(Stored data entries)
..........
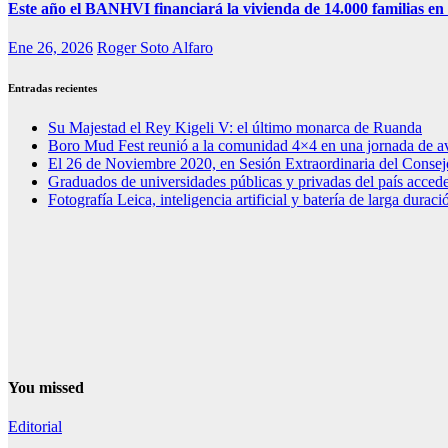
Este año el BANHVI financiará la vivienda de 14.000 familias en 
Ene 26, 2026
Roger Soto Alfaro
Entradas recientes
Su Majestad el Rey Kigeli V: el último monarca de Ruanda
Boro Mud Fest reunió a la comunidad 4×4 en una jornada de av
El 26 de Noviembre 2020, en Sesión Extraordinaria del Consej
Graduados de universidades públicas y privadas del país acced
Fotografía Leica, inteligencia artificial y batería de larga dura
You missed
Editorial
..........
▸ **Try it**: With the line containing "Graduados de universidades" as the first and the last line of the data as the final one, copy every line between them exactly, those two included.

▸ **Response area**:
Graduados de universidades públicas y privadas del país acced
Fotografía Leica, inteligencia artificial y batería de larga dura
You missed
Editorial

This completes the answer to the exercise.